On 26 April 1986, one of the four reactors at Chernobyl power station exploded after an early morning safety test went wrong, causing arguably the most catastrophic nuclear accident in history.

Now, a new hypothesis has been proposed that challenges the accepted version of events in the initial moments of the disaster: namely, that an initial steam explosion was followed by a nuclear blast a few seconds later.

Research published in the journal Nuclear Technology suggests that the first explosion was actually a nuclear blast, turning the original theory on its head.

A series of nuclear explosions within the faulty reactor caused a jet of radioactive debris to be spewed out high into the sky, according to the new study – which involved researchers from the Swedish Defence Research Agency, the Swedish Meteorological and Hydrological Institute and Stockholm University. This was followed by a steam explosion within three seconds that ruptured the reactors, sending further debris into the atmosphere, albeit at lower altitudes.

The new version of events is based on analysis of findings made by Soviet scientists from the Khlopin Radium Institute in Leningrad – now Saint Petersburg – four days after the incident.
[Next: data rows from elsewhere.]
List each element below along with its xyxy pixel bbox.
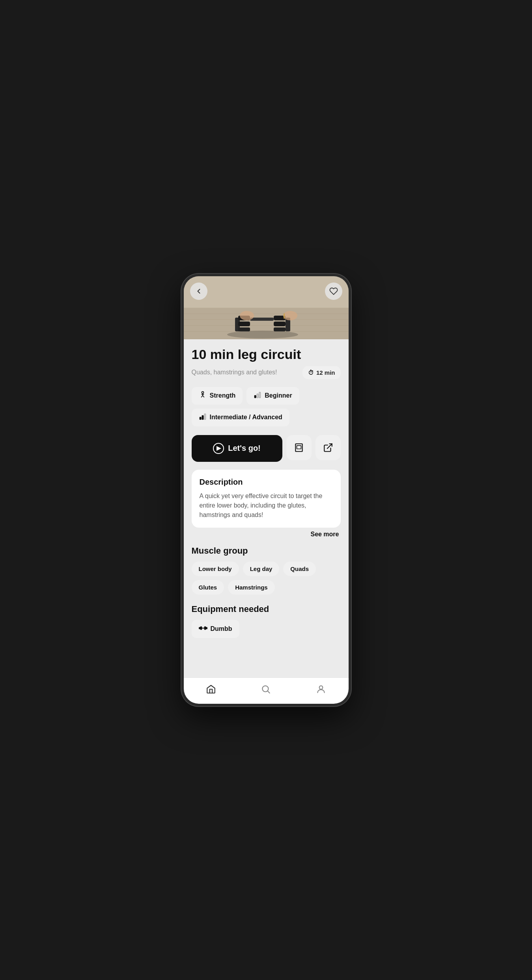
svg-line-39 <box>268 691 270 693</box>
bar-chart-icon-beginner <box>254 391 261 401</box>
bookmark-button[interactable] <box>286 435 312 460</box>
bottom-nav <box>184 677 349 704</box>
muscle-group-section: Muscle group Lower body Leg day Quads Gl… <box>192 546 341 595</box>
actions-row: Let's go! <box>192 435 341 462</box>
dumbbell-icon <box>199 624 207 634</box>
play-icon <box>213 443 224 454</box>
svg-point-40 <box>319 686 323 689</box>
svg-line-32 <box>327 444 332 448</box>
svg-rect-37 <box>205 627 207 629</box>
svg-rect-14 <box>274 327 286 331</box>
share-button[interactable] <box>315 435 341 460</box>
muscle-tag-leg-day: Leg day <box>243 562 280 576</box>
svg-point-38 <box>263 686 269 692</box>
nav-profile[interactable] <box>308 682 334 696</box>
lets-go-label: Let's go! <box>228 444 261 453</box>
clock-icon: ⏱ <box>308 369 314 376</box>
tag-beginner-label: Beginner <box>265 392 292 399</box>
tag-intermediate: Intermediate / Advanced <box>192 409 289 426</box>
svg-rect-9 <box>238 322 250 326</box>
content-area: 10 min leg circuit Quads, hamstrings and… <box>184 339 349 677</box>
nav-search[interactable] <box>253 682 279 696</box>
title-row: 10 min leg circuit <box>192 347 341 362</box>
nav-home[interactable] <box>198 682 224 696</box>
tag-beginner: Beginner <box>246 387 299 405</box>
muscle-group-title: Muscle group <box>192 546 341 556</box>
subtitle-row: Quads, hamstrings and glutes! ⏱ 12 min <box>192 366 341 379</box>
svg-rect-26 <box>259 392 260 398</box>
svg-rect-10 <box>238 327 250 331</box>
svg-rect-29 <box>204 414 205 419</box>
svg-rect-25 <box>257 394 258 398</box>
strength-icon <box>199 391 207 401</box>
svg-rect-31 <box>297 445 301 449</box>
workout-subtitle: Quads, hamstrings and glutes! <box>192 369 277 376</box>
description-title: Description <box>200 478 333 487</box>
tag-strength-label: Strength <box>210 392 236 399</box>
svg-point-17 <box>240 311 254 320</box>
muscle-tag-hamstrings: Hamstrings <box>228 580 275 595</box>
hero-image <box>184 276 349 339</box>
tags-row: Strength Beginner <box>192 387 341 426</box>
svg-rect-24 <box>255 395 256 398</box>
tag-strength: Strength <box>192 387 243 405</box>
bottom-spacer <box>192 646 341 677</box>
description-text: A quick yet very effective circuit to ta… <box>200 491 333 520</box>
equipment-item-dumbbell: Dumbb <box>192 620 239 638</box>
see-more-button[interactable]: See more <box>310 531 339 538</box>
muscle-tags: Lower body Leg day Quads Glutes Hamstrin… <box>192 562 341 595</box>
muscle-tag-glutes: Glutes <box>192 580 224 595</box>
lets-go-button[interactable]: Let's go! <box>192 435 282 462</box>
equipment-section: Equipment needed Dumbb <box>192 604 341 638</box>
svg-rect-18 <box>284 313 285 319</box>
equipment-title: Equipment needed <box>192 604 341 614</box>
phone-frame: 10 min leg circuit Quads, hamstrings and… <box>181 274 351 706</box>
bar-chart-icon-intermediate <box>199 413 207 422</box>
duration-badge: ⏱ 12 min <box>302 366 341 379</box>
see-more-container: See more <box>192 531 341 538</box>
tag-intermediate-label: Intermediate / Advanced <box>210 414 282 421</box>
duration-value: 12 min <box>316 369 335 376</box>
svg-rect-13 <box>274 322 286 326</box>
workout-title: 10 min leg circuit <box>192 347 341 362</box>
svg-point-16 <box>283 311 297 320</box>
muscle-tag-lower-body: Lower body <box>192 562 239 576</box>
svg-rect-27 <box>200 417 201 419</box>
svg-point-6 <box>227 331 298 338</box>
svg-line-22 <box>203 395 204 397</box>
back-button[interactable] <box>190 283 207 300</box>
svg-rect-11 <box>250 318 274 321</box>
description-card: Description A quick yet very effective c… <box>192 470 341 528</box>
favorite-button[interactable] <box>325 283 342 300</box>
equipment-label: Dumbb <box>211 625 232 632</box>
svg-rect-28 <box>202 415 203 419</box>
muscle-tag-quads: Quads <box>283 562 316 576</box>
These scientists detected traces of xenon – a chemical element – at Cherepovets, a city more than 200 miles north of Moscow, which was far from the trajectory of the majority of the Chernobyl debris. The main radiation cloud travelled northwest over Central Europe towards Scandinavia.

Analysis showed that the xenon traces were the product of recent nuclear fission, suggesting they came from a nuclear explosion. After examining weather conditions at the time, the researchers say this xenon could have come from the initial nuclear blast that shot radiation 2 miles into the atmosphere. This was then guided north east by the conditions at high altitude, as opposed to the debris that came from the subsequent steam explosion, which was pushed in a north-westerly direction by a different weather pattern.

Eyewitness accounts of an initial "blue flash" over the power station may also back up the claim that the nuclear explosion came first. Furthermore, damage to the reactor's core and seismic measurements are also consistent with this new timeline, lead author Lars-Erik De Geer says.